Developing nations are often desperate to attract investment, says Scott Taylor, associate professor and director of the African studies program at Georgetown University. So, governments in Africa are not likely to pressure U.S. corporations to create an all-around better existence for Africans. Instead, such efforts will need to come from corporate leaders’ interest in building goodwill with the population. In Taylor’s view, corporations investing in the continent now have added incentive to do just that. As African nations become more democratic, their people have become more politically vocal, and the potential backlash of being pegged as a “corporate colonialist” has grown into a bigger threat.
“There have always been people saying that this corporation pollutes or isn’t hiring local workers,” Taylor says. “Those are valid complaints but people haven’t had tools or power historically to do something about it.” That’s starting to change, Taylor says. South African grocery and retail chain Shoprite left Tanzania this year after facing criticism that it hadn’t tapped into local supply chains. And in Zambia, complaints over labor practices and pollution have been lodged at a Chinese-owned mine at Chambishi, the site of a 2005 explosion that killed 50 workers.
Corporations that have recently invested in the continent are aware of this shift, Taylor says. Luxembourg-based ArcelorMittal, the world’s largest steel maker, for instance, is a relative newcomer. It was one of the first companies to invest in Liberia after the second civil war ended in 2003. The company renegotiated the terms of an initial contract after Johnson-Sirleaf, who assumed the presidency in 2006, deemed it inequitable. As a result of the new concession, ArcelorMittal released an environmental and social impact assessment available and made a novel pledge to contribute $3 million dollars per year to a social development fund that’s intended to offset the impact of the company’s activities. ArcelorMittal also committed to opening hospitals for its employees and the public.

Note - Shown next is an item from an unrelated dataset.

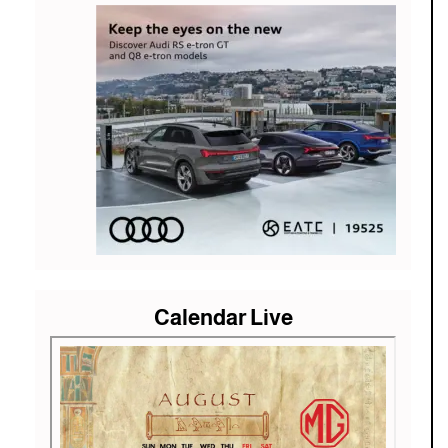
Calendar Live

Like Firestone, ArcelorMittal recently prepared the hospitals at its mine in Yekepa and at its Buchanan port for a potential Ebola outbreak. But unlike the tire maker, as of Tuesday, “all of [ArecelorMittal’s] hospitals are open to the public,” says Hesta Pearson-Baker, a spokesperson for ArcelorMittal.
While the treatment at the hospitals is free for ArcelorMittal employees, prices charged to non-employees are out of reach for many nearby residents, according to a 2012 report by the Center for International Conflict Resolution at Columbia University.
Neither ArcelorMittal MT facility has accepted an Ebola victim yet, which Pearson-Baker attributes to the facilities’ locations—Buchanan is two hours from Monrovia; Yekepa is a 10-hour drive—so the company has dispatched its doctors to train workers who are conducting virus scans at the nation’s largest airport.
While the White House has touted the $14 billion corporate investment in Africa, the “broader African prosperity” that the administration is aiming for is likely to hit major roadblocks—like, say, a virus outbreak. It will do the continent and its people no good if the companies seeking to transform Africa’s economy stand by in such instances and only take care of their own.
“It just can’t be business as usual in terms of resource extraction where a company just goes in walls itself off and only serves the interest of workers and maybe their families,” Taylor says. “A company has to be good citizens and provide outreach to local communities; it’s part and parcel of doing business in the long term.”